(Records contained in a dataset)
==========
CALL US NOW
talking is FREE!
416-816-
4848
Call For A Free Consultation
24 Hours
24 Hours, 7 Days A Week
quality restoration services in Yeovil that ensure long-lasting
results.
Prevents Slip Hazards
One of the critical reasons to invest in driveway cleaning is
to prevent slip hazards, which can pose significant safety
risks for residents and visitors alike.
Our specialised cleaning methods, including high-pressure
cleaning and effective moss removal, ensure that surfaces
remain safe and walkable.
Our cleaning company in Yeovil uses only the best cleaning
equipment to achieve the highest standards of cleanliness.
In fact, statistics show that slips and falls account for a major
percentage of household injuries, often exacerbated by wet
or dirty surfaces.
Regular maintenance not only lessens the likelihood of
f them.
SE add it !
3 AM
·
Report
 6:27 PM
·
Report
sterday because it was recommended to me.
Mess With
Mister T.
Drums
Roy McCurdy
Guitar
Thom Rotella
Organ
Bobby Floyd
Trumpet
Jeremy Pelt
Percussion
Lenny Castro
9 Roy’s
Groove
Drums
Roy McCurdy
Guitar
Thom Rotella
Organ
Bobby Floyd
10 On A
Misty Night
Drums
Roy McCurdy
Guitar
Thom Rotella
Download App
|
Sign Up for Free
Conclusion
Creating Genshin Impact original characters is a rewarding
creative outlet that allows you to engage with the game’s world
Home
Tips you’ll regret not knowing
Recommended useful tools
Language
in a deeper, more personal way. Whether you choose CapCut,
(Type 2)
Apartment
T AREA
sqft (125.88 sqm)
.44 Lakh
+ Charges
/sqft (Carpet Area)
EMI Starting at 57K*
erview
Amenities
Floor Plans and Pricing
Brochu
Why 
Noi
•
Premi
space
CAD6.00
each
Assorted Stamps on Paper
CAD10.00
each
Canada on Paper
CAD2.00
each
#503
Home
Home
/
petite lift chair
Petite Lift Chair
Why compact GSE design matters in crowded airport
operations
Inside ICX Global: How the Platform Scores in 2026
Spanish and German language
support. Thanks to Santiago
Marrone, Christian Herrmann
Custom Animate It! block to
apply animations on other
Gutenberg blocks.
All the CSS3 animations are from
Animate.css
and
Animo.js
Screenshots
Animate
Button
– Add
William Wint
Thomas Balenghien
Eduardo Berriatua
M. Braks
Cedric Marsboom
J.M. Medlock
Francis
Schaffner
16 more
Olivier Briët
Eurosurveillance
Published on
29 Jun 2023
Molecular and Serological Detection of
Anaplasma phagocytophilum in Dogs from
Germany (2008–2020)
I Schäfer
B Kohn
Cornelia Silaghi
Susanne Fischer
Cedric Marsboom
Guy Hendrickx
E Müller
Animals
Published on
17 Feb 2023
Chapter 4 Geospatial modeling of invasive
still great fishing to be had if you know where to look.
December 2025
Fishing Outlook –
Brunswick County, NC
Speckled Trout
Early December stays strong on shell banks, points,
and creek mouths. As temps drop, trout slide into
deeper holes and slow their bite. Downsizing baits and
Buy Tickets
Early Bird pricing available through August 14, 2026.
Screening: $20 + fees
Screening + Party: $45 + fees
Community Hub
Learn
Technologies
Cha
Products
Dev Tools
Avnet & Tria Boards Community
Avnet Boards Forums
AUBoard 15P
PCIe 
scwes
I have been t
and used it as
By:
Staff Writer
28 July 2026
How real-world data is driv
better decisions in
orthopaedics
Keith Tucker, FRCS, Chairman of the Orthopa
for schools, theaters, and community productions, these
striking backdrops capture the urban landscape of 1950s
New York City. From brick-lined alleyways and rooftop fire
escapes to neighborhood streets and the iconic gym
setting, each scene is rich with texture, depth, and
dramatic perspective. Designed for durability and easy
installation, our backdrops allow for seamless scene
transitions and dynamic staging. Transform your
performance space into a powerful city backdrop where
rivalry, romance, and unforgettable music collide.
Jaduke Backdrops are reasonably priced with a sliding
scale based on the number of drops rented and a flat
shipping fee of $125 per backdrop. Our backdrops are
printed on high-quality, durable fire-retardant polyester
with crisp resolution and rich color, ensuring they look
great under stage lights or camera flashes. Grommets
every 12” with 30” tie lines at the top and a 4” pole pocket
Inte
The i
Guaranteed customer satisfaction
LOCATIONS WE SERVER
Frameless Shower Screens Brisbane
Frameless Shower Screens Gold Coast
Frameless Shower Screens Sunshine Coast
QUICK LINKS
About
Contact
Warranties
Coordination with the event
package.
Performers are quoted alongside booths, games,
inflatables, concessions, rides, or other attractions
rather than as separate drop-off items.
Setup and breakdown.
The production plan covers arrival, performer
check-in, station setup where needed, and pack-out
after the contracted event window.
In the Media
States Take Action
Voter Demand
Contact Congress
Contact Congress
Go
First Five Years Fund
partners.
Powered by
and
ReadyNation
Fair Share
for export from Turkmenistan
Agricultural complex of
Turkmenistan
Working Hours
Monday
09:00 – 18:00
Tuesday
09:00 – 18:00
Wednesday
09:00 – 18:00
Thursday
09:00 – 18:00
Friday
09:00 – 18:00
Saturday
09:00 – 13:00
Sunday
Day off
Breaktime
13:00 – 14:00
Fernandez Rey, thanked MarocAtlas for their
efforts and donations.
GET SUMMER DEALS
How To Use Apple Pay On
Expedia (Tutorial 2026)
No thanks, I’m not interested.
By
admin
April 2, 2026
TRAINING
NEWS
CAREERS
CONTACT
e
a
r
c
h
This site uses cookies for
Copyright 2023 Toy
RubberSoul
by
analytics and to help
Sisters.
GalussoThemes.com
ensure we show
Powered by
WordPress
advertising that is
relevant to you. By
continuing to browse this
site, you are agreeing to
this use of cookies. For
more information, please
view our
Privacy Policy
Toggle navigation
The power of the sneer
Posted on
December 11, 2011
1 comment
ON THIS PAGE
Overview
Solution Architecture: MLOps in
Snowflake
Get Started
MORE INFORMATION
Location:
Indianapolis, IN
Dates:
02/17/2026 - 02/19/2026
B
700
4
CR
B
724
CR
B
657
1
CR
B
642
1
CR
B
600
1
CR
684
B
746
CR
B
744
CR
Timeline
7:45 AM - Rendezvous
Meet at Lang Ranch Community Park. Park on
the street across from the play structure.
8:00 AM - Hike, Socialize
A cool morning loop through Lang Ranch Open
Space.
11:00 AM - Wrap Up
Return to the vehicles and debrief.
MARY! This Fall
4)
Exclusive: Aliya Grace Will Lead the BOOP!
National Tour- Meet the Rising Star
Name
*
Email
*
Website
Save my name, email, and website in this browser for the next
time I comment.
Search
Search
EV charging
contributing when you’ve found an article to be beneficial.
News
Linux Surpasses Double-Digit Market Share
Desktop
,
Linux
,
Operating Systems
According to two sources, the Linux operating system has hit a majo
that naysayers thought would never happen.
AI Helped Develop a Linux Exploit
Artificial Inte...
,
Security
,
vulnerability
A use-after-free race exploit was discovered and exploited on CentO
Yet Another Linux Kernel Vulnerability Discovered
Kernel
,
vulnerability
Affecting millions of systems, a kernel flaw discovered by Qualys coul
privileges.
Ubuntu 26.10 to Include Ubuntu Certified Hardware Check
==========
* [INSTRUCTIONS FOR THE TASK]
Find how many lines above include "where", then write only that count.

* [SOLUTION TO THIS EXERCISE]
3